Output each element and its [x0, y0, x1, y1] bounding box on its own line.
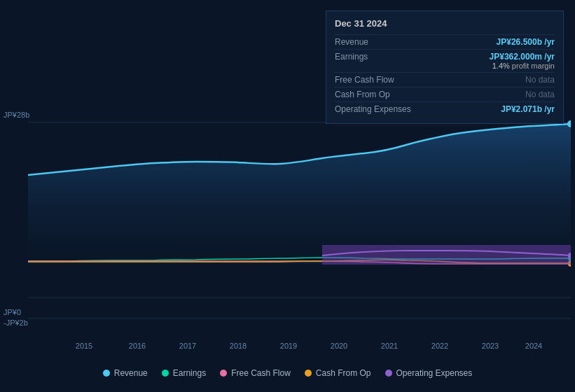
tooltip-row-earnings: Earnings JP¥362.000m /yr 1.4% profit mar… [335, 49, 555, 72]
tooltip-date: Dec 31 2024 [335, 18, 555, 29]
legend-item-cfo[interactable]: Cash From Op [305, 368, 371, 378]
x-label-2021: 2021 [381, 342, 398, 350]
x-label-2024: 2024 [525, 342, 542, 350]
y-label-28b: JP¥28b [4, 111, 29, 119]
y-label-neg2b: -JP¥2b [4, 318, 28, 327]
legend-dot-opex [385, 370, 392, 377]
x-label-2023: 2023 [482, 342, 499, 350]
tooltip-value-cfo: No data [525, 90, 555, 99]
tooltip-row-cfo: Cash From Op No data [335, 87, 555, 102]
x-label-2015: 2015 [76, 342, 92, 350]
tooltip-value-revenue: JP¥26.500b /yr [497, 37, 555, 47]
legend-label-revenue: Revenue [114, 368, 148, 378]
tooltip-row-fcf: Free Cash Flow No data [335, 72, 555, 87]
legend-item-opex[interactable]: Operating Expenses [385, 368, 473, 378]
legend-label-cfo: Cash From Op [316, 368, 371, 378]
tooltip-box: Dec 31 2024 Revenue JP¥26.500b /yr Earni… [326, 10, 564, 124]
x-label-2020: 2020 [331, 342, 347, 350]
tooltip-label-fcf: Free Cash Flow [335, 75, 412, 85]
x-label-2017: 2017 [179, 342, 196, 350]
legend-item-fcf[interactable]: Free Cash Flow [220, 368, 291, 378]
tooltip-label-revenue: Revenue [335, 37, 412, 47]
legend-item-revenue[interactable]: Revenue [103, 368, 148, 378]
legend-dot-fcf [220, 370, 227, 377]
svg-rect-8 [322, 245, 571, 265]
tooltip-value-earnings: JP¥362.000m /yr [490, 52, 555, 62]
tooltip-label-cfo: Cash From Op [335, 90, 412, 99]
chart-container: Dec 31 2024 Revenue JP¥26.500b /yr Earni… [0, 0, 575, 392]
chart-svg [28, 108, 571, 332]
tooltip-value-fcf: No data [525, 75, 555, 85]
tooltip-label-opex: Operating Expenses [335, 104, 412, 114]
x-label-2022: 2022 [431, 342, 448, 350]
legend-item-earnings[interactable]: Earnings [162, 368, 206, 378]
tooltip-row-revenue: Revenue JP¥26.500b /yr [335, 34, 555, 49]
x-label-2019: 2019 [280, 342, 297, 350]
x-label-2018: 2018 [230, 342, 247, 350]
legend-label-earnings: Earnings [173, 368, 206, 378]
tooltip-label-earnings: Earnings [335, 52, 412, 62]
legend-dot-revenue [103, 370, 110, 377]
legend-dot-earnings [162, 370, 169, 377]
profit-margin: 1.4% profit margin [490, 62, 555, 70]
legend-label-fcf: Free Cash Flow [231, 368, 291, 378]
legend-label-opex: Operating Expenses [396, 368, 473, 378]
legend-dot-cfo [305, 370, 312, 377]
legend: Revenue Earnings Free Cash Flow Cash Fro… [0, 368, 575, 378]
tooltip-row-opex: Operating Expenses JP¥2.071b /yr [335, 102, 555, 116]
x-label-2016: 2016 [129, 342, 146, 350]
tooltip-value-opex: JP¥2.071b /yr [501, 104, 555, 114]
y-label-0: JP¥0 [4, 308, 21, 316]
________________________________________
• **To do**
Make an exact copy of the listing. Do not carry over its pictures.

• **Written solution**
Output each element and its [x0, y0, x1, y1] bounding box on its own line.
tooltip-row-earnings: Earnings JP¥362.000m /yr 1.4% profit mar… [335, 49, 555, 72]
tooltip-date: Dec 31 2024 [335, 18, 555, 29]
legend-item-cfo[interactable]: Cash From Op [305, 368, 371, 378]
x-label-2021: 2021 [381, 342, 398, 350]
x-label-2024: 2024 [525, 342, 542, 350]
y-label-28b: JP¥28b [4, 111, 29, 119]
y-label-neg2b: -JP¥2b [4, 318, 28, 327]
legend-dot-opex [385, 370, 392, 377]
x-label-2023: 2023 [482, 342, 499, 350]
tooltip-value-cfo: No data [525, 90, 555, 99]
tooltip-row-cfo: Cash From Op No data [335, 87, 555, 102]
x-label-2015: 2015 [76, 342, 92, 350]
tooltip-value-revenue: JP¥26.500b /yr [497, 37, 555, 47]
legend-label-revenue: Revenue [114, 368, 148, 378]
tooltip-row-fcf: Free Cash Flow No data [335, 72, 555, 87]
legend-item-opex[interactable]: Operating Expenses [385, 368, 473, 378]
legend-label-cfo: Cash From Op [316, 368, 371, 378]
tooltip-box: Dec 31 2024 Revenue JP¥26.500b /yr Earni… [326, 10, 564, 124]
x-label-2020: 2020 [331, 342, 347, 350]
tooltip-label-fcf: Free Cash Flow [335, 75, 412, 85]
x-label-2017: 2017 [179, 342, 196, 350]
legend-item-fcf[interactable]: Free Cash Flow [220, 368, 291, 378]
tooltip-label-revenue: Revenue [335, 37, 412, 47]
legend-item-revenue[interactable]: Revenue [103, 368, 148, 378]
legend-dot-fcf [220, 370, 227, 377]
svg-rect-8 [322, 245, 571, 265]
tooltip-value-earnings: JP¥362.000m /yr [490, 52, 555, 62]
tooltip-label-cfo: Cash From Op [335, 90, 412, 99]
chart-container: Dec 31 2024 Revenue JP¥26.500b /yr Earni… [0, 0, 575, 392]
chart-svg [28, 108, 571, 332]
tooltip-value-fcf: No data [525, 75, 555, 85]
tooltip-label-opex: Operating Expenses [335, 104, 412, 114]
x-label-2022: 2022 [431, 342, 448, 350]
legend-item-earnings[interactable]: Earnings [162, 368, 206, 378]
tooltip-row-revenue: Revenue JP¥26.500b /yr [335, 34, 555, 49]
x-label-2019: 2019 [280, 342, 297, 350]
x-label-2018: 2018 [230, 342, 247, 350]
legend-label-earnings: Earnings [173, 368, 206, 378]
tooltip-label-earnings: Earnings [335, 52, 412, 62]
legend-dot-revenue [103, 370, 110, 377]
legend-dot-earnings [162, 370, 169, 377]
profit-margin: 1.4% profit margin [490, 62, 555, 70]
legend-label-fcf: Free Cash Flow [231, 368, 291, 378]
legend-label-opex: Operating Expenses [396, 368, 473, 378]
legend-dot-cfo [305, 370, 312, 377]
legend: Revenue Earnings Free Cash Flow Cash Fro… [0, 368, 575, 378]
tooltip-row-opex: Operating Expenses JP¥2.071b /yr [335, 102, 555, 116]
x-label-2016: 2016 [129, 342, 146, 350]
tooltip-value-opex: JP¥2.071b /yr [501, 104, 555, 114]
y-label-0: JP¥0 [4, 308, 21, 316]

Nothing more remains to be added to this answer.